“This is a long cosmic symphony where prog music and EM hold an impregnable sonic view on the imagination of a listener floating in space”
The Stratomusica Suite 56:37
(Music for the Balloon Mission to the Edge of Outer Space)
a) Prologue
b) Towards the Destiny
c) Moments of Suspension
d) Suddenly Jet Streamed
e) At the Gates of Cosmic Mysteries
f) Epilogue (For all the Explorers)
(CD 56:37) (V.F.)
(Cosmic Prog Rock)
A grave note of piano comes crashing down, awakening riffs a la Take a Pebble from E.L.P. which are coloring the somber and disturbing annihilated ambiences of this prelude to this long piece of music that is THE STRATOMUSICA SUITE. A sonic opus in 6 acts which depicts the atmospheres and the horizons of the Strota Musica mission (mission which consists, by means of cameras which float in the stratosphere, to present a view of the Earth as realistic and close as the human eye) THE STRATOMUSICA SUITE is no more and or less a long cosmic symphony where the progressive and the electronic music unite moods and rhythms in a concept work with an impregnable sound view on the imagination of a listener who floats in space. And the references to the icons of the progressive music, in particular Pink Floyd and Hawkwind, abound on this first collaboration between Józef Skrzek, iconic figure of the Polish progressive music, and Przemyslaw Rudz, undisputed master of the Polish EM scene.
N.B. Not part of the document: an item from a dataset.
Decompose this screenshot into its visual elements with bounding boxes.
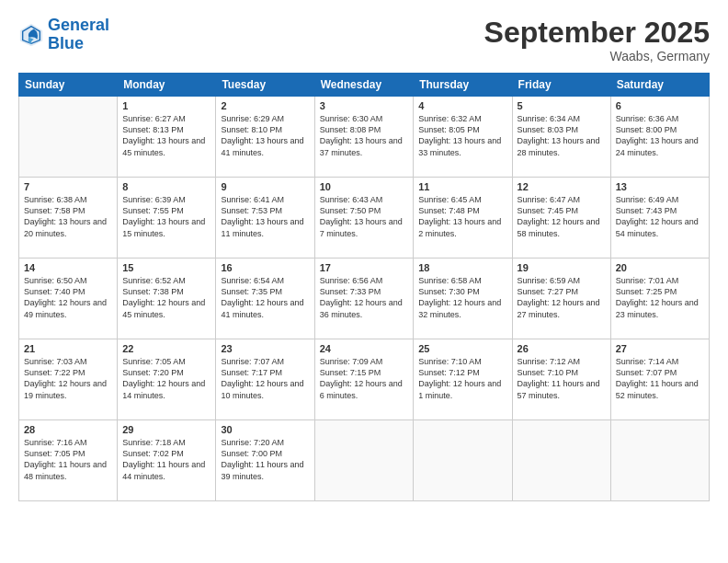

Prologue plunges us into a dark universe where a fascinating sonic fauna, as much organic than aquatic, caresses the cosmos under the soft looks of a synthesizer and of its tearful veils. The tumult of the piano notes, as well as the crushing of its strings which sound like an out of tune Kyoto, wither little by little, letting hear organic breaths of which the groans in the shape of rattlers flee towards the depths of the cosmos and its slow morphic synth pads. The synths pour moanings and are cooing like stellar whales in drizzle a little more somber and in waves tinted of black. Blindly, the listener feels submerged by a weightlessness. While more and more dense, the lunar synth layers and the singings of the astral mammal are floating like sonic eels up to the deeper of the universes. And there it is, at around the 13th minute, that the synth waves darken and make the first rhythmic phase hatch out. At the beginning, the rhythm is timid. Light, it jumps up freely on sequences with a slight funky tone and through the loops of a synth with a zest of psychedelic aromas. Percussions are boosting the movement which, if seems a little bit jerky, rolls with fluidity in the singings of superb synth solos filled by analog tints. This invigorating phase of rhythm borders the 10 minutes before that some other morphic moods seize again the long movement of the album. This time these ambiences are more celestial with synth pads and lines as well cosmic than organic before that a clearly more aggressive structure of rhythm, as a furious big progressive rock fed of heavy riffs and deafening synth layers, cuts out the astral sedation of the listener for a good 8 minutes perfumed of delicious solos of a jazzy genre. This is doubtless my best passage of the album which takes refuge for a 3rd time in its very ethereal cosmic ambiences. We are in the 43 minutes and we float in sound spheres on horizons embellished by lines of synths to the sibylline aromas and with Floydian floating harmonies. The chuckles of rattlers watch over ambiences tinted of aquatic pulsations while the rhythm takes back the skin and the funky charms of Towards the Destiny for a very last one lap where a brief moment of ambient wandering precedes the very last rhythmic merry-go-round which encloses the 6 chapters of THE STRATOMUSICA SUITE which aims to be a very beautiful album of cosmic rock as progressive as electronic.